Another relevant finding in our study is that the amplitude of stimulation may be decreased by using the delayed discharge mode to around 30 % compared with the amplitude of the stimulation with the immediate discharge mode. This ratio is however dependent on the delay duration and the time constant of the discharge [24]. It is also possible that the reduction in amplitude of the stimulus needed may vary with the type of neural interface used. Therefore, further studies are necessary to determine the extent to which charge requirements may be decreased by modulating the delay to the discharge phase. Simulations may help to provide answer to this question. For example, results of simulation performed by Hofmann et al. [11] suggest that delaying discharge may decrease the required charge by as much as 50 %, but in their study 30 % reduction of required charge was obtained only for delays longer than 1 ms. This discrepancy may be caused by various stimulation conditions in their and our study. Therefore, using more realistic models, for example, in [19], should be considered.

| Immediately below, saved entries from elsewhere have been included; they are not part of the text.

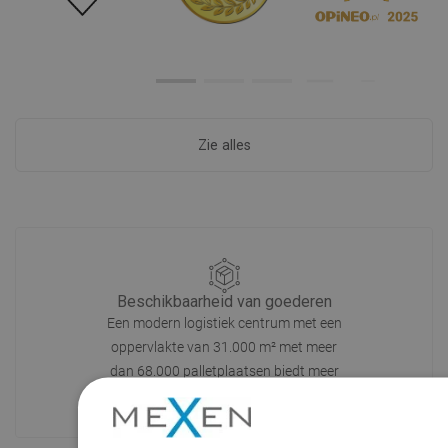
Zie alles
Beschikbaarheid van goederen
Een modern logistiek centrum met een
oppervlakte van 31.000 m² met meer
dan 68.000 palletplaatsen biedt meer
dan 1500.000 beschikbare producten!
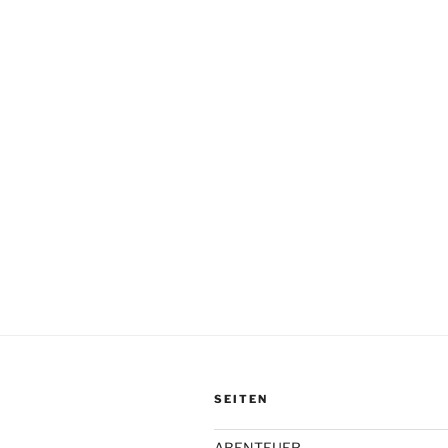
SEITEN
ABENTEUER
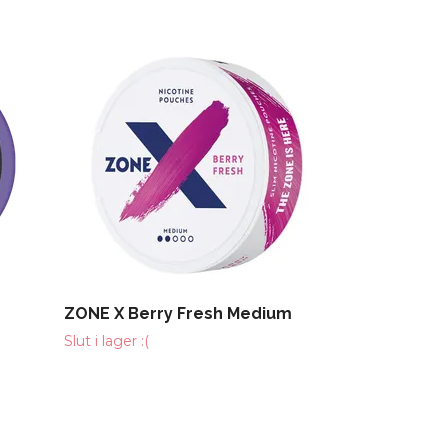
ZYN Slim Sp
44 kr
ZONE X Berry Fresh Medium
Slut i lager :(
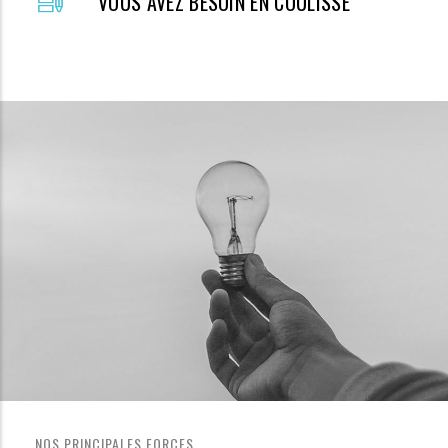
VOUS AVEZ BESOIN EN COULISSE
NOS PRINCIPALES FORCES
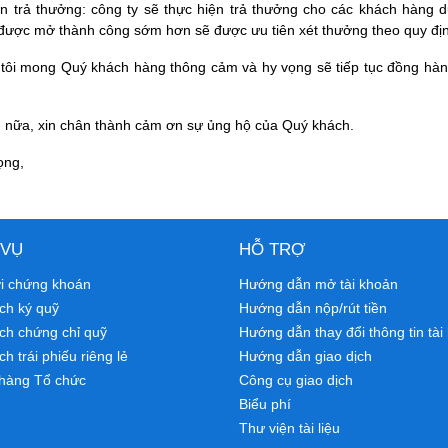
n trả thưởng: công ty sẽ thực hiện trả thưởng cho các khách hàng dự
được mở thành công sớm hơn sẽ được ưu tiên xét thưởng theo quy đị
tôi mong Quý khách hàng thông cảm và hy vọng sẽ tiếp tục đồng hàn
.
n nữa, xin chân thành cảm ơn sự ủng hộ của Quý khách.
ọng,
 VỤ
HỖ TRỢ
ới chứng khoán
Hướng dẫn mở tài khoản
ch ký quỹ
Hướng dẫn nộp/rút tiền
ịch chứng chỉ quỹ
Hướng dẫn thay đổi thông tin tài
ch trái phiếu riêng lẻ
Hướng dẫn giao dịch
hàng Tổ chức
Công cụ giao dịch
Biểu phí
Thư viện tài liệu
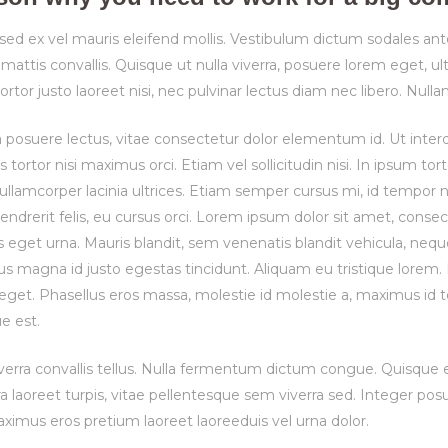
ed ex vel mauris eleifend mollis. Vestibulum dictum sodales ante,
mattis convallis. Quisque ut nulla viverra, posuere lorem eget, ultri
ortor justo laoreet nisi, nec pulvinar lectus diam nec libero. Null
a posuere lectus, vitae consectetur dolor elementum id. Ut interd
s tortor nisi maximus orci. Etiam vel sollicitudin nisi. In ipsum t
ullamcorper lacinia ultrices. Etiam semper cursus mi, id tempor 
ndrerit felis, eu cursus orci. Lorem ipsum dolor sit amet, consect
s eget urna. Mauris blandit, sem venenatis blandit vehicula, neque
bus magna id justo egestas tincidunt. Aliquam eu tristique lore
 eget. Phasellus eros massa, molestie id molestie a, maximus id 
ue est.
verra convallis tellus. Nulla fermentum dictum congue. Quisque e
ra laoreet turpis, vitae pellentesque sem viverra sed. Integer p
ximus eros pretium laoreet laoreeduis vel urna dolor.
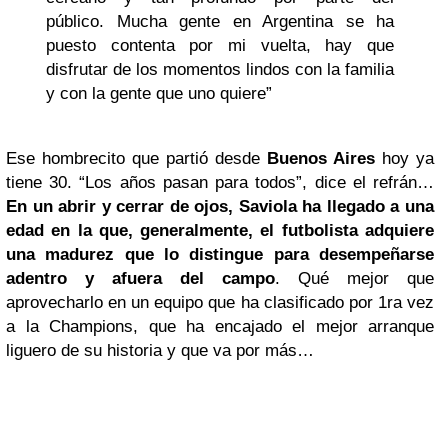
público. Mucha gente en Argentina se ha
puesto contenta por mi vuelta, hay que
disfrutar de los momentos lindos con la familia
y con la gente que uno quiere”
Ese hombrecito que partió desde
Buenos Aires
hoy ya
tiene 30. “Los años pasan para todos”, dice el refrán…
En un abrir y cerrar de ojos, Saviola ha llegado a una
edad en la que, generalmente, el futbolista adquiere
una madurez que lo distingue para desempeñarse
adentro y afuera del campo
. Qué mejor que
aprovecharlo en un equipo que ha clasificado por 1ra vez
a la Champions, que ha encajado el mejor arranque
liguero de su historia y que va por más…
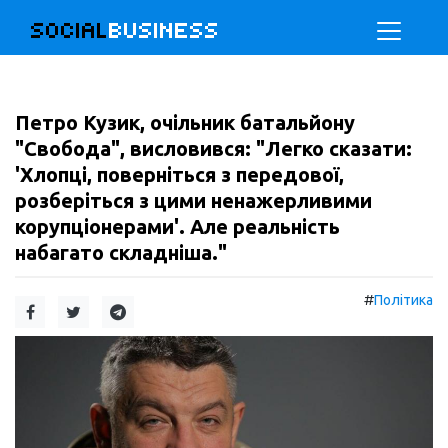
SOCIAL
BUSINESS
Петро Кузик, очільник батальйону
"Свобода", висловився: "Легко сказати:
'Хлопці, поверніться з передової,
розберіться з цими ненажерливими
корупціонерами'. Але реальність
набагато складніша."
#
Політика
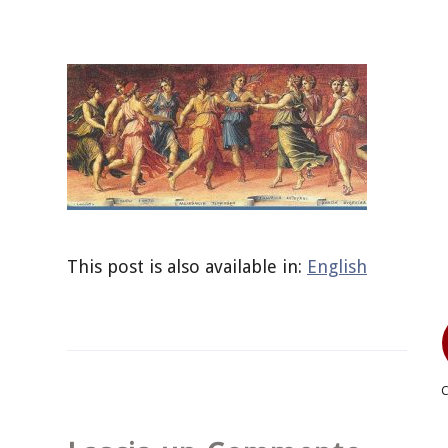
This post is also available in:
English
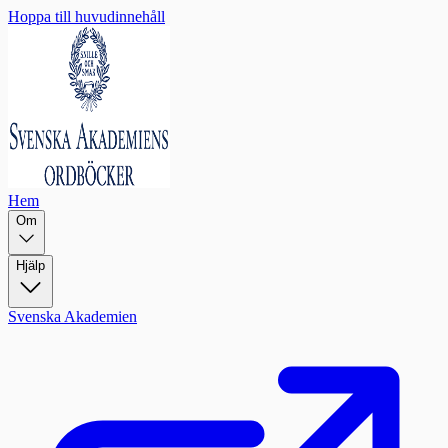
Hoppa till huvudinnehåll
Hem
Om
Hjälp
Svenska Akademien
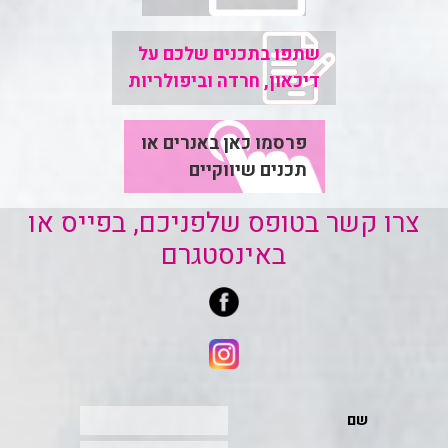
שתפו בתכנים שלכם על
דיכאון, חרדה וביפולריות
פרסמו כאן באנרים או
תכנים שיווקיים
צרו קשר בטופס שלפניכם, בפייס או
באינסטגרם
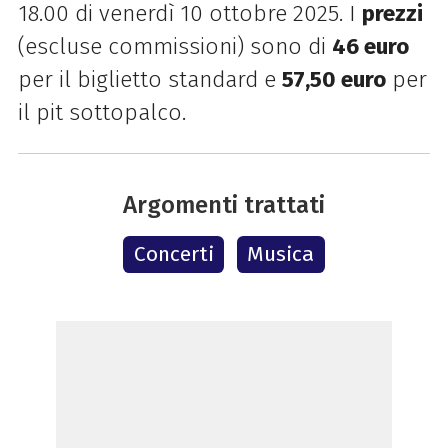
18.00 di venerdì 10 ottobre 2025. I
prezzi
(escluse commissioni) sono di
46 euro
per il biglietto standard e
57,50 euro
per
il pit sottopalco.
Argomenti trattati
Concerti
Musica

Although delaying the negative phase of stimulation reduces required charge, it also causes the electrode potential to remain relatively negative during a long period. Therefore, long delaying of the reversal phase should be avoided. In our study, the duration of this delay was set to 100 μs, which is sufficient to prevent the suppressing effect of the discharge phase [24] and may be short enough that deleterious Faradaic reaction products do not accumulate to an unacceptable level [16].

There are a few cases in which using a discharge immediately after the first stimulus phase may be desired, for example, when precise control of the muscle activation level is required. In such a case, generating the second phase of stimulus immediately after the first one will produce less steep recruitment curves, so the same changes in the amplitude will produce smaller changes in the amplitude of muscle response [8]. Another situation in which a delayed discharge is not desired refers to neural recordings performed in the proximity of the stimulating electrode. In this case, the immediate discharge will allow for better compensation of the ionic displacement in the volume conductor caused by the first phase of stimulation and will reduce the stimulus artefact duration. Both effects contribute to decrease of the observed stimulus artefact, and thus, it will decrease the stimulation artefact observed in near recording electrodes [15].

5 Conclusion

We confirmed that the inclusion of a delay between the cathodic and the anodic phases of a biphasic stimulus waveform allows to decrease the charge required to achieve the same level of muscle activation as compared to an immediate discharge. This phenomenon appears to be stronger for biphasic than for monophasic stimulation configurations. We have also shown that the proposed modification of the stimulus waveform only slightly affects the stimulation selectivity achieved by using transverse intrafascicular stimulation. Further studies are necessary to confirm to which degree charge requirements may be reduced by delaying the second phase of the stimulus. Since there are no technical limitations for applying such a delay in the stimulus waveform generation, this technique may be of interest for applications involving electrical stimulation of nerve fibres.